Adsorption immobilization of protein molecules on the transferred phospholipid monolayer was performed for 24 h from the working solution with a protein concentration of 5.25 × 10−2 mg ml−1 at room temperature. Upon protein adsorption, the sample in the vessel was washed with distilled water and the vessel was placed on the bottom of the Langmuir trough filled with water (subphase without monolayer). Then the phospholipid monolayer was formed on the water subphase at a of 40 mN m−1. Finally the substrate was taken away through a newly formed DPPE monolayer (the velocity of the substrate motion was 1.5 mm min−1). As a result, the protein layer was sandwiched between two phospholipid monolayers. A schematic view of the sample is shown in Fig. 1.
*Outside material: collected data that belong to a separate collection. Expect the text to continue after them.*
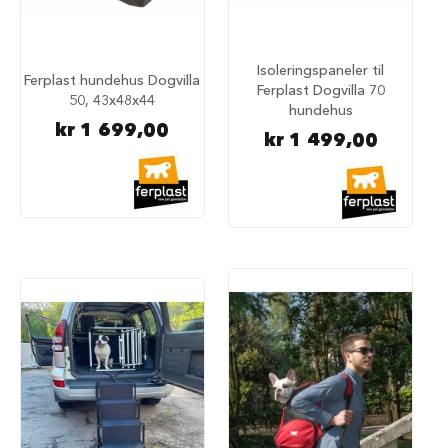
a
r
e
h
Isoleringspaneler til
Ferplast hundehus Dogvilla
u
Ferplast Dogvilla 70
50, 43x48x44
n
hundehus
d
kr 1 699,00
kr 1 499,00
e
b
u
r
T
r
a
n
s
p
o
r
t
b
u
r
t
![[Figure 1]](hi5566fig1thm.gif) | Figure 1 Schematic view of a protein/lipid film on a solid substrate. |
3.1.2. Sample 1
During solubilization of Ca-ATPase we added the solution of lead acetate; the lead concentration in the solubilized solution was 3 × 10−4 M. The mixture was incubated for 1 h and then added to the vessel filled with water; the lead concentration in the vessel was 3 × 10−6 M. Protein was immobilized in the same way as for the control sample. The substrate was taken away through a newly formed DPPE monolayer.
3.1.3. Sample 2
During solubilization of Ca-ATPase we added the solution of lead acetate; the lead concentration in the solubilized solution was 3 × 10−4 M. The mixture was incubated for 1 h and then added to the vessel filled with water; the lead concentration in the vessel was 3 × 10−6 M. Protein was immobilized in the same way as for the control sample. However, upon incubation in the working protein solution the sample in the vessel was first washed with distilled water and then kept for 3 h in 0.07 M xydiphone solution. Then the sample was washed again with water and the vessel with the sample was placed at the bottom of the Langmuir trough filled with water (subphase without a monolayer). The substrate was taken away through a newly formed DPPE monolayer.
3.1.4. Sample 3
During solubilization of Ca-ATPase we added xydiphone; the xydiphone concentration in the solubilized solution was 0.07 M. The mixture was incubated for 5 h. Protein was immobilized in the same way as for the control sample. However, upon incubation in the working protein solution the sample in the vessel was first washed with distilled water and then kept for 3 h in a 3 × 10−6 M solution of lead acetate. Then the sample was washed again with water and the vessel with the sample was placed at the bottom of the Langmuir trough filled with water (subphase without a monolayer). The substrate was taken away through a newly formed DPPE monolayer.
3.1.5. Sample 4
Protein was immobilized in the same way as for the control sample. However, upon incubation in the working protein solution the sample in the vessel was first washed with distilled water and then kept for 3 h in the 3 × 10−6 M solution of lead acetate. Then, the sample was washed again with water and the vessel with the sample was placed at the bottom of the Langmuir trough filled with water (subphase without a monolayer). The substrate was taken away through a newly formed DPPE monolayer.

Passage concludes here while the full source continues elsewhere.